16. The system of claim 1, wherein the identification system further includes a data collector collecting biometric data if more than a predetermined number of attempts to use the identification device are found not to match and a reporting unit to notify authorities of the attempts and the biometric data collected during the attempts.

17. The system of claim 6, wherein the counter value is incremented to a value of 2 or greater.

18. The system of claim 6, wherein the counter value is reset to zero if a successful match is determined by the comparison mechanism.

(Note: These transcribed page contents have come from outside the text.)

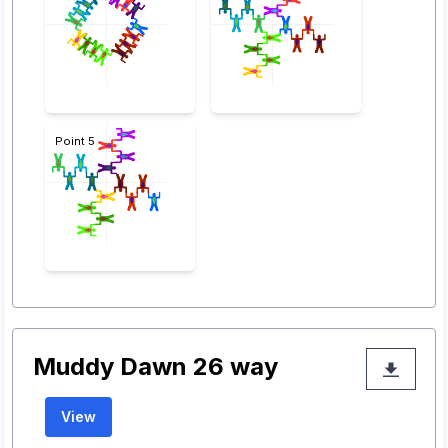
Point 5
Muddy Dawn 26 way
View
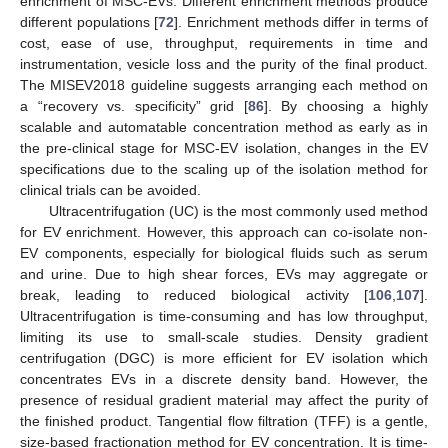
enrichment of MSC-EVs. Different enrichment methods produce
different populations [
72
]. Enrichment methods differ in terms of
cost, ease of use, throughput, requirements in time and
instrumentation, vesicle loss and the purity of the final product.
The MISEV2018 guideline suggests arranging each method on
a “recovery vs. specificity” grid [
86
]. By choosing a highly
scalable and automatable concentration method as early as in
the pre-clinical stage for MSC-EV isolation, changes in the EV
specifications due to the scaling up of the isolation method for
clinical trials can be avoided.
Ultracentrifugation (UC) is the most commonly used method
for EV enrichment. However, this approach can co-isolate non-
EV components, especially for biological fluids such as serum
and urine. Due to high shear forces, EVs may aggregate or
break, leading to reduced biological activity [
106
,
107
].
Ultracentrifugation is time-consuming and has low throughput,
limiting its use to small-scale studies. Density gradient
centrifugation (DGC) is more efficient for EV isolation which
concentrates EVs in a discrete density band. However, the
presence of residual gradient material may affect the purity of
the finished product. Tangential flow filtration (TFF) is a gentle,
size-based fractionation method for EV concentration. It is time-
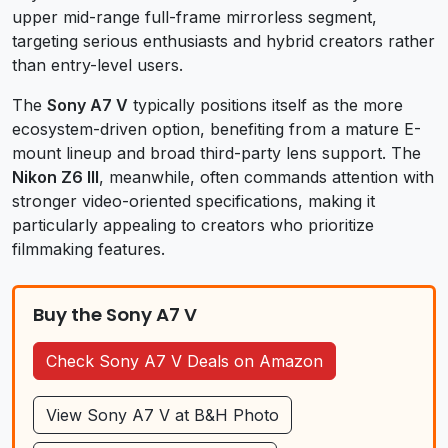
upper mid-range full-frame mirrorless segment,
targeting serious enthusiasts and hybrid creators rather
than entry-level users.
The
Sony A7 V
typically positions itself as the more
ecosystem-driven option, benefiting from a mature E-
mount lineup and broad third-party lens support. The
Nikon Z6 III
, meanwhile, often commands attention with
stronger video-oriented specifications, making it
particularly appealing to creators who prioritize
filmmaking features.
Buy the Sony A7 V
Check Sony A7 V Deals on Amazon
View Sony A7 V at B&H Photo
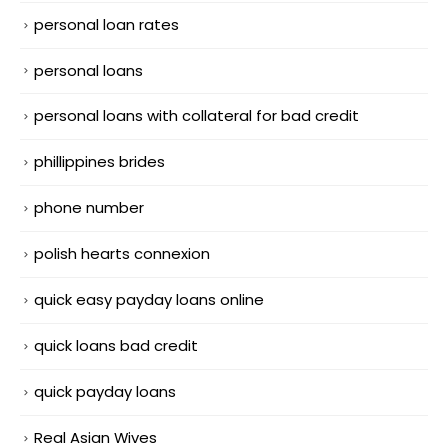
personal loan rates
personal loans
personal loans with collateral for bad credit
phillippines brides
phone number
polish hearts connexion
quick easy payday loans online
quick loans bad credit
quick payday loans
Real Asian Wives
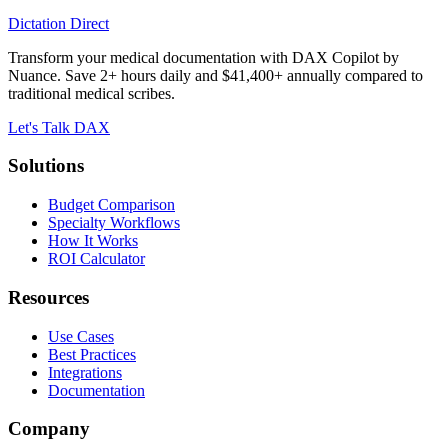
Dictation Direct
Transform your medical documentation with DAX Copilot by
Nuance. Save 2+ hours daily and $41,400+ annually compared to
traditional medical scribes.
Let's Talk DAX
Solutions
Budget Comparison
Specialty Workflows
How It Works
ROI Calculator
Resources
Use Cases
Best Practices
Integrations
Documentation
Company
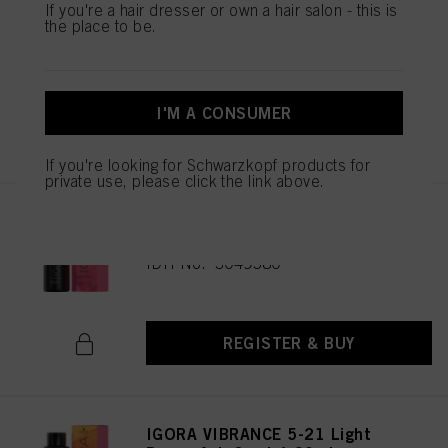
IGORA VIBRANCE 6-99 Dark
If you're a hair dresser or own a hair salon - this is
the place to be.
Blonde Violet Extra 60ml
IDH No. 3049585
I'M A CONSUMER
REGISTER & BUY
If you're looking for Schwarzkopf products for
private use, please click the link above.
IGORA VIBRANCE 6-6 Dark
Blonde Chocolate 60ml
IDH No. 3049580
REGISTER & BUY
IGORA VIBRANCE 5-21 Light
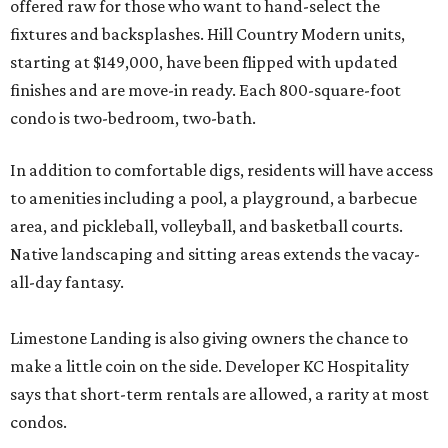
offered raw for those who want to hand-select the
fixtures and backsplashes. Hill Country Modern units,
starting at $149,000, have been flipped with updated
finishes and are move-in ready. Each 800-square-foot
condo is two-bedroom, two-bath.
In addition to comfortable digs, residents will have access
to amenities including a pool, a playground, a barbecue
area, and pickleball, volleyball, and basketball courts.
Native landscaping and sitting areas extends the vacay-
all-day fantasy.
Limestone Landing is also giving owners the chance to
make a little coin on the side. Developer KC Hospitality
says that short-term rentals are allowed, a rarity at most
condos.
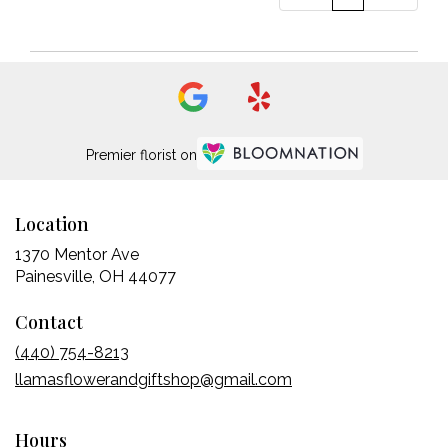
Premier florist on
Location
1370 Mentor Ave
(link
Painesville, OH 44077
opens
Contact
in
a
(440) 754-8213
new
llamasflowerandgiftshop@gmail.com
window)
Hours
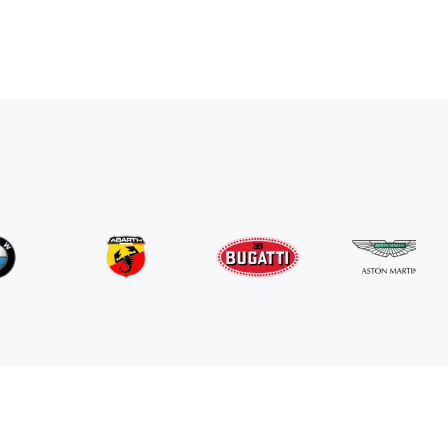
Mercedes Benz
G63 AMG
/ day
800
€
From
2024
•
suv
#
RNGN5K3J
Book now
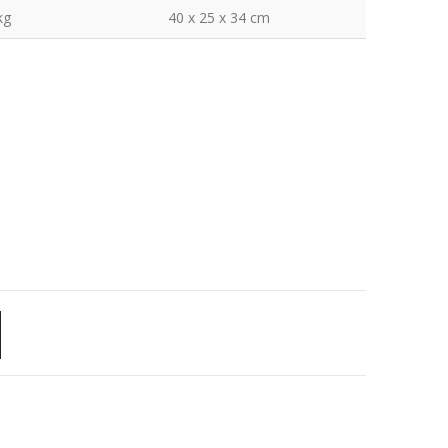
kg
40 x 25 x 34 cm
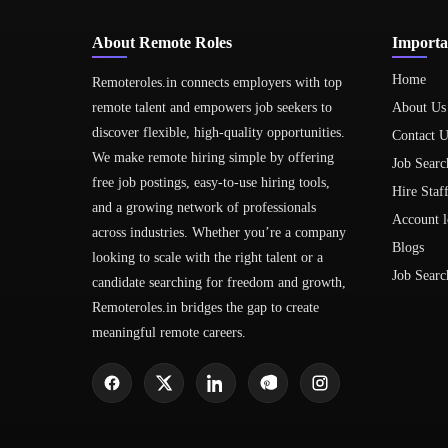
About Remote Roles
Importa
Home
Remoteroles.in connects employers with top
remote talent and empowers job seekers to
About Us
discover flexible, high-quality opportunities.
Contact U
We make remote hiring simple by offering
Job Searc
free job postings, easy-to-use hiring tools,
Hire Staf
and a growing network of professionals
Account l
across industries. Whether you’re a company
Blogs
looking to scale with the right talent or a
Job Searc
candidate searching for freedom and growth,
Remoteroles.in bridges the gap to create
meaningful remote careers.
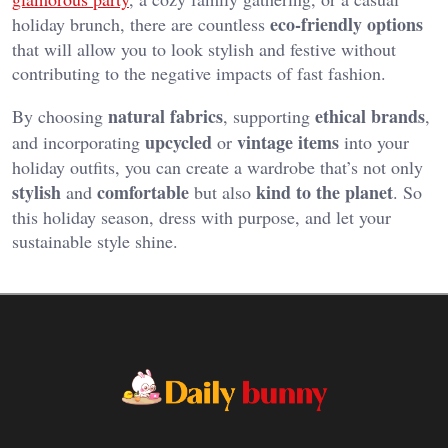
eco-friendly options
holiday brunch, there are countless
that will allow you to look stylish and festive without
contributing to the negative impacts of fast fashion.
natural fabrics
ethical brands
By choosing
, supporting
,
upcycled
vintage items
and incorporating
or
into your
holiday outfits, you can create a wardrobe that’s not only
stylish
comfortable
kind to the planet
and
but also
. So
this holiday season, dress with purpose, and let your
sustainable style shine.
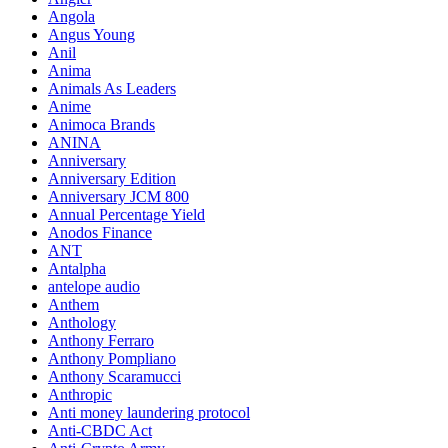
Angola
Angus Young
Anil
Anima
Animals As Leaders
Anime
Animoca Brands
ANINA
Anniversary
Anniversary Edition
Anniversary JCM 800
Annual Percentage Yield
Anodos Finance
ANT
Antalpha
antelope audio
Anthem
Anthology
Anthony Ferraro
Anthony Pompliano
Anthony Scaramucci
Anthropic
Anti money laundering protocol
Anti-CBDC Act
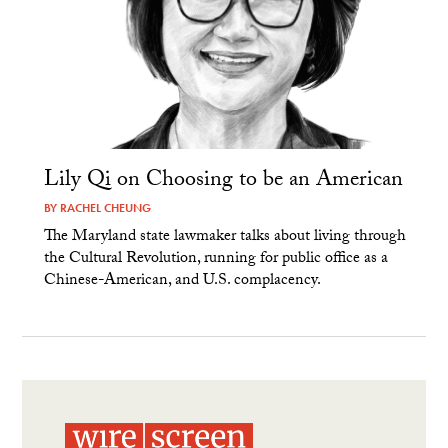
Lily Qi on Choosing to be an American
BY
RACHEL CHEUNG
The Maryland state lawmaker talks about living through
the Cultural Revolution, running for public office as a
Chinese-American, and U.S. complacency.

19. The system of claim 6, wherein the comparison mechanism utilizes an adjustable level in determining whether a match exists, the adjustable level being set based on the level of security desired for the system.

20. The system of claim 6, wherein the identification system further includes a data collector collecting biometric data if more than a predetermined number of attempts to use the identification device are found not to match and a reporting unit to notify authorities of the attempts and the biometric data collected during the attempt.

21. The system of claim 10, wherein the counter value is incremented to a value of 2 or greater.

22. The system of claim 10, wherein the counter value is reset to zero if a successful match is determined by the comparison mechanism.

23. The system of claim 10, wherein the comparison mechanism utilizes an adjustable level in determining whether a match exists, the adjustable level being set based on the level of security desired for the system.

24. The system of claim 10, wherein the identification system further includes a data collector collecting biometric data if more than a predetermined number of attempts to use the identification device are found not to match and a reporting unit to notify authorities of the attempts and the biometric data collected during the attempts.